* [Aim of the task] The word "email" may appear in lines of the data below. Say how many lines hold it, giving only the number.

* [Data extracts]
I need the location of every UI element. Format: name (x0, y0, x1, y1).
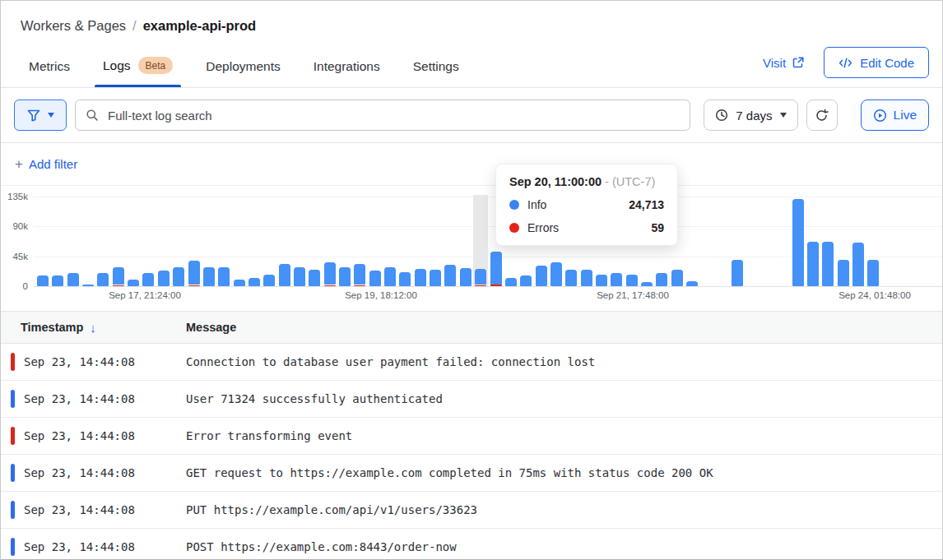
x-axis-label: Sep 21, 17:48:00 (571, 290, 694, 300)
time-range-button[interactable]: 7 days (704, 100, 797, 131)
chart-bar-info[interactable] (611, 273, 622, 286)
log-row[interactable]: Sep 23, 14:44:08POST https://example.com… (1, 529, 942, 560)
live-button[interactable]: Live (861, 100, 929, 131)
chart-bar-info[interactable] (384, 267, 396, 286)
chart-bar-errors[interactable] (354, 285, 365, 287)
column-header-timestamp[interactable]: Timestamp ↓ (1, 321, 186, 335)
header-actions: Visit Edit Code (763, 47, 929, 78)
chart-bar-info[interactable] (520, 275, 532, 286)
y-axis-label: 90k (12, 221, 28, 231)
visit-link[interactable]: Visit (763, 56, 804, 70)
tab-deployments[interactable]: Deployments (206, 58, 280, 87)
chart-bar-info[interactable] (732, 260, 743, 286)
tab-logs-label: Logs (103, 58, 131, 73)
chart-bar-info[interactable] (550, 262, 562, 286)
sort-descending-icon[interactable]: ↓ (90, 321, 96, 335)
log-row[interactable]: Sep 23, 14:44:08GET request to https://e… (1, 455, 942, 492)
log-message: Connection to database user_payment fail… (186, 355, 942, 368)
chart-bar-info[interactable] (369, 271, 381, 286)
tab-logs[interactable]: Logs Beta (103, 57, 173, 87)
chart-bar-info[interactable] (173, 267, 184, 286)
edit-code-button[interactable]: Edit Code (824, 47, 929, 78)
chart-bar-info[interactable] (113, 267, 124, 285)
chart-bar-info[interactable] (97, 273, 109, 286)
chart-bar-info[interactable] (536, 266, 547, 286)
chart-bar-info[interactable] (641, 282, 653, 286)
breadcrumb: Workers & Pages/example-api-prod (1, 1, 942, 34)
log-row[interactable]: Sep 23, 14:44:08PUT https://example.com/… (1, 492, 942, 529)
chart-bar-info[interactable] (671, 270, 683, 286)
chart-bar-errors[interactable] (188, 285, 200, 287)
chart-bar-info[interactable] (309, 270, 320, 286)
chart-bar-info[interactable] (263, 275, 275, 286)
chart-bar-info[interactable] (596, 275, 607, 286)
refresh-icon (815, 109, 829, 123)
chart-bar-info[interactable] (294, 267, 305, 286)
chart-bar-info[interactable] (565, 270, 577, 286)
tooltip-timezone: - (UTC-7) (605, 175, 655, 188)
edit-code-label: Edit Code (860, 56, 914, 70)
chart-bar-errors[interactable] (475, 285, 486, 287)
tooltip-info-row: Info 24,713 (509, 198, 664, 211)
y-axis-label: 0 (23, 281, 28, 291)
info-label: Info (527, 198, 546, 211)
log-row[interactable]: Sep 23, 14:44:08User 71324 successfully … (1, 381, 942, 418)
chart-bar-info[interactable] (249, 278, 260, 286)
chart-bar-info[interactable] (218, 267, 230, 286)
chart-bar-info[interactable] (581, 270, 592, 286)
tab-settings[interactable]: Settings (413, 58, 459, 87)
chart-bar-info[interactable] (339, 267, 351, 286)
breadcrumb-root-link[interactable]: Workers & Pages (21, 18, 126, 33)
page-header: Workers & Pages/example-api-prod Metrics… (1, 1, 942, 88)
chart-bar-info[interactable] (354, 264, 365, 285)
tab-metrics[interactable]: Metrics (29, 58, 70, 87)
log-timestamp: Sep 23, 14:44:08 (1, 466, 186, 479)
chart-bar-info[interactable] (792, 199, 804, 286)
chart-bar-info[interactable] (822, 242, 834, 286)
log-message: User 71324 successfully authenticated (186, 392, 942, 405)
chart-bar-info[interactable] (415, 269, 426, 286)
chart-bar-errors[interactable] (113, 285, 124, 287)
chart-bar-info[interactable] (852, 243, 864, 286)
beta-badge: Beta (138, 57, 174, 74)
chart-bar-info[interactable] (807, 242, 819, 286)
add-filter-row: + Add filter (1, 143, 942, 186)
chart-bar-info[interactable] (838, 260, 849, 286)
chart-bar-info[interactable] (52, 275, 63, 286)
chart-bar-info[interactable] (128, 280, 139, 286)
chart-bar-info[interactable] (82, 285, 94, 286)
search-input[interactable] (106, 108, 680, 123)
chart-bar-errors[interactable] (324, 285, 336, 287)
chart-bar-info[interactable] (505, 278, 517, 286)
add-filter-button[interactable]: + Add filter (15, 157, 77, 171)
time-range-label: 7 days (736, 109, 772, 123)
chart-bar-info[interactable] (490, 252, 502, 285)
chart-bar-info[interactable] (686, 281, 698, 286)
chart-bar-info[interactable] (444, 265, 456, 286)
chart-bar-info[interactable] (158, 271, 170, 286)
chart-bar-info[interactable] (399, 272, 411, 286)
refresh-button[interactable] (806, 100, 838, 131)
chevron-down-icon (780, 113, 787, 118)
chart-bar-info[interactable] (279, 264, 290, 286)
log-row[interactable]: Sep 23, 14:44:08Connection to database u… (1, 344, 942, 381)
chart-bar-info[interactable] (460, 268, 472, 286)
filter-dropdown-button[interactable] (14, 100, 67, 131)
chart-bar-info[interactable] (67, 273, 79, 286)
chart-bar-info[interactable] (324, 262, 336, 285)
chart-bar-info[interactable] (37, 275, 49, 286)
chart-bar-info[interactable] (475, 269, 486, 285)
chart-bar-info[interactable] (188, 261, 200, 285)
column-header-message[interactable]: Message (186, 321, 942, 334)
chart-bar-info[interactable] (430, 270, 441, 286)
chart-bar-errors[interactable] (490, 285, 502, 286)
tab-integrations[interactable]: Integrations (314, 58, 380, 87)
chart-bar-info[interactable] (234, 280, 245, 286)
chart-bar-info[interactable] (203, 267, 215, 286)
y-axis-label: 135k (7, 192, 28, 201)
chart-bar-info[interactable] (142, 273, 154, 286)
chart-bar-info[interactable] (867, 260, 879, 286)
chart-bar-info[interactable] (656, 273, 667, 286)
log-row[interactable]: Sep 23, 14:44:08Error transforming event (1, 418, 942, 455)
chart-bar-info[interactable] (626, 275, 638, 286)
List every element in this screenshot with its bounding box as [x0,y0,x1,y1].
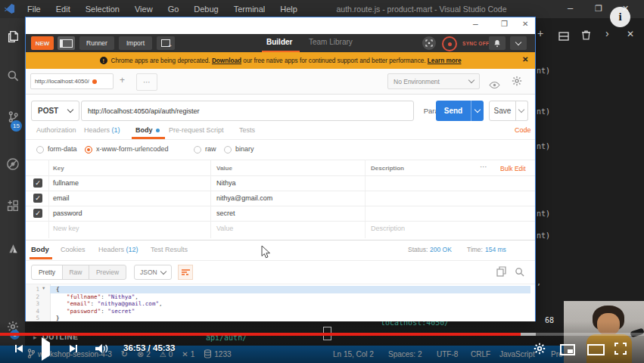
new-description-placeholder[interactable]: Description [371,225,405,232]
table-row[interactable]: ✓ password secret [26,206,535,221]
azure-icon[interactable] [5,241,20,256]
format-select[interactable]: JSON [134,265,172,280]
miniplayer-icon[interactable] [560,344,575,355]
extensions-icon[interactable] [5,198,20,213]
row-key[interactable]: password [53,209,82,217]
toolbar-chevron-button[interactable] [510,36,527,50]
row-checkbox[interactable]: ✓ [33,209,42,218]
tab-tests[interactable]: Tests [239,126,255,134]
view-raw-button[interactable]: Raw [62,265,89,280]
code-link[interactable]: Code [515,126,531,134]
info-card-icon[interactable]: i [610,7,630,27]
explorer-icon[interactable] [5,29,20,44]
split-editor-icon[interactable] [558,30,569,44]
bulk-edit-link[interactable]: Bulk Edit [500,165,526,172]
tab-builder[interactable]: Builder [266,38,292,46]
row-checkbox[interactable]: ✓ [33,194,42,203]
send-options-button[interactable] [471,101,484,121]
tab-headers[interactable]: Headers (1) [84,126,120,134]
row-key[interactable]: email [53,194,70,202]
environment-preview-eye-icon[interactable] [489,78,500,92]
debug-icon[interactable] [5,157,20,172]
menu-view[interactable]: View [127,0,160,18]
row-value[interactable]: nithya@gmail.com [216,194,272,202]
save-button[interactable]: Save [489,101,516,121]
fold-caret-icon[interactable]: ▾ [42,285,45,291]
postman-minimize-icon[interactable]: – [473,19,478,29]
menu-file[interactable]: File [20,0,48,18]
table-options-icon[interactable]: ⋯ [480,163,488,171]
menu-go[interactable]: Go [160,0,187,18]
menu-terminal[interactable]: Terminal [226,0,273,18]
add-tab-icon[interactable]: + [120,75,125,85]
copy-icon[interactable] [496,266,506,280]
banner-close-icon[interactable]: ✕ [522,55,528,64]
new-key-placeholder[interactable]: New key [53,225,79,232]
radio-binary[interactable] [224,146,232,154]
tab-pre-request-script[interactable]: Pre-request Script [169,126,224,134]
menu-debug[interactable]: Debug [186,0,226,18]
volume-icon[interactable] [95,343,110,357]
play-button[interactable] [42,343,50,356]
new-button[interactable]: NEW [31,36,54,50]
player-settings-gear-icon[interactable] [534,343,546,358]
postman-maximize-icon[interactable]: ❐ [501,20,508,28]
table-row[interactable]: ✓ email nithya@gmail.com [26,191,535,206]
response-tab-headers[interactable]: Headers (12) [98,246,138,253]
radio-binary-label[interactable]: binary [235,145,254,153]
import-button[interactable]: Import [119,36,152,50]
menu-help[interactable]: Help [272,0,305,18]
json-response-body[interactable]: { "fullname": "Nithya", "email": "nithya… [56,286,162,322]
method-select[interactable]: POST [31,101,79,121]
search-icon[interactable] [5,68,20,83]
menu-edit[interactable]: Edit [48,0,78,18]
panel-close-icon[interactable]: ✕ [627,29,634,39]
wrap-lines-button[interactable] [178,265,193,280]
vscode-restore-icon[interactable]: ❐ [595,0,602,17]
vscode-minimize-icon[interactable]: – [568,0,573,17]
search-response-icon[interactable] [515,266,524,280]
trash-icon[interactable] [581,29,591,43]
row-checkbox[interactable]: ✓ [33,178,42,188]
view-pretty-button[interactable]: Pretty [31,265,63,280]
progress-played[interactable] [0,333,521,336]
row-value[interactable]: Nithya [216,179,236,187]
new-window-button[interactable]: + [157,36,175,50]
table-row[interactable]: ✓ fullname Nithya [26,175,535,191]
tab-team-library[interactable]: Team Library [309,38,353,46]
layout-toggle-button[interactable] [58,36,75,50]
request-tab[interactable]: http://localhost:4050/ [30,73,114,89]
radio-x-www-form-urlencoded-label[interactable]: x-www-form-urlencoded [96,145,169,153]
response-tab-test-results[interactable]: Test Results [151,246,188,253]
banner-learn-more-link[interactable]: Learn more [428,57,462,64]
environment-select[interactable]: No Environment [387,73,480,89]
radio-form-data-label[interactable]: form-data [48,145,77,153]
view-preview-button[interactable]: Preview [89,265,126,280]
settings-gear-icon[interactable] [512,76,522,89]
menu-selection[interactable]: Selection [78,0,127,18]
table-new-row[interactable]: New key Value Description [26,221,535,236]
radio-x-www-form-urlencoded[interactable] [85,146,92,154]
banner-download-link[interactable]: Download [212,57,241,64]
tab-authorization[interactable]: Authorization [36,126,76,134]
sync-status-icon[interactable] [442,36,457,51]
theater-mode-icon[interactable] [587,344,605,355]
send-button[interactable]: Send [436,101,471,121]
radio-raw-label[interactable]: raw [205,145,216,153]
previous-button[interactable] [15,345,23,352]
row-value[interactable]: secret [216,209,235,217]
fullscreen-icon[interactable] [614,343,627,358]
chevron-right-icon[interactable]: › [605,27,609,39]
panel-plus-icon[interactable]: + [537,27,543,39]
url-input[interactable]: http://localhost:4050/api/auth/register [81,101,414,121]
response-tab-cookies[interactable]: Cookies [61,246,86,253]
row-key[interactable]: fullname [53,179,79,187]
radio-raw[interactable] [194,146,201,154]
runner-button[interactable]: Runner [79,36,114,50]
tab-options-button[interactable]: ⋯ [136,73,157,91]
capture-requests-icon[interactable] [422,36,436,50]
tab-body[interactable]: Body [135,126,153,134]
new-value-placeholder[interactable]: Value [216,225,233,232]
next-button[interactable] [70,345,77,352]
save-options-button[interactable] [515,101,528,121]
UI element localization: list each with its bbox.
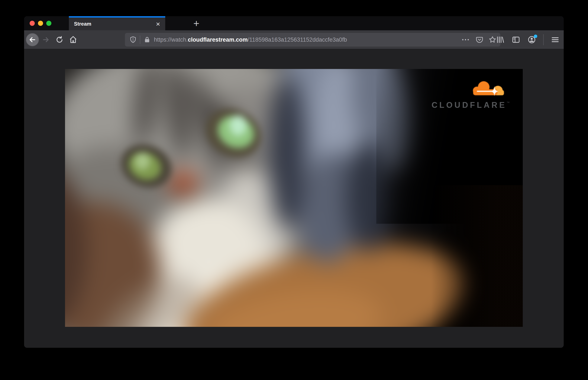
tab-stream[interactable]: Stream × [69, 16, 165, 30]
account-button[interactable] [527, 36, 536, 44]
home-button[interactable] [66, 33, 80, 47]
bookmark-star-icon[interactable] [488, 36, 497, 44]
account-notification-dot [534, 35, 537, 38]
cloudflare-wordmark: CLOUDFLARE [432, 100, 507, 110]
back-button[interactable] [26, 33, 39, 46]
tab-title: Stream [74, 21, 155, 27]
sidebar-icon[interactable] [512, 36, 520, 44]
url-bar[interactable]: https://watch.cloudflarestream.com/11859… [125, 33, 500, 47]
window-minimize-button[interactable] [38, 21, 43, 26]
traffic-lights [30, 21, 51, 26]
navigation-toolbar: https://watch.cloudflarestream.com/11859… [24, 30, 564, 49]
tracking-protection-shield-icon[interactable] [129, 36, 137, 43]
forward-button[interactable] [39, 33, 53, 47]
toolbar-separator [543, 34, 544, 45]
url-text[interactable]: https://watch.cloudflarestream.com/11859… [154, 37, 462, 43]
reload-icon [55, 36, 64, 44]
library-icon[interactable] [496, 36, 504, 44]
url-scheme: https://watch. [154, 37, 188, 43]
cloudflare-trademark: ™ [507, 101, 510, 104]
video-corner-shadow [431, 185, 523, 327]
tab-close-icon[interactable]: × [155, 20, 161, 28]
video-player[interactable]: CLOUDFLARE ™ [65, 69, 523, 327]
window-close-button[interactable] [30, 21, 35, 26]
home-icon [69, 36, 77, 44]
toolbar-right-icons [496, 30, 559, 49]
urlbar-divider [140, 36, 140, 44]
cloudflare-cloud-icon [470, 80, 507, 99]
url-domain: cloudflarestream.com [188, 37, 248, 43]
reload-button[interactable] [53, 33, 66, 47]
new-tab-button[interactable]: + [188, 16, 205, 30]
tab-strip: Stream × + [24, 16, 564, 30]
window-zoom-button[interactable] [46, 21, 51, 26]
menu-hamburger-icon[interactable] [551, 36, 559, 44]
page-actions-button[interactable]: ••• [462, 37, 470, 42]
cloudflare-logo: CLOUDFLARE ™ [429, 80, 510, 110]
lock-icon[interactable] [144, 36, 151, 43]
forward-arrow-icon [42, 36, 50, 44]
page-content: CLOUDFLARE ™ [24, 49, 564, 348]
browser-window: Stream × + https://watch.cloudflarestrea… [24, 16, 564, 348]
url-path: /118598a163a125631152ddaccfe3a0fb [248, 37, 347, 43]
pocket-icon[interactable] [476, 36, 483, 43]
back-arrow-icon [28, 36, 36, 44]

* [Answer to this exercise] 3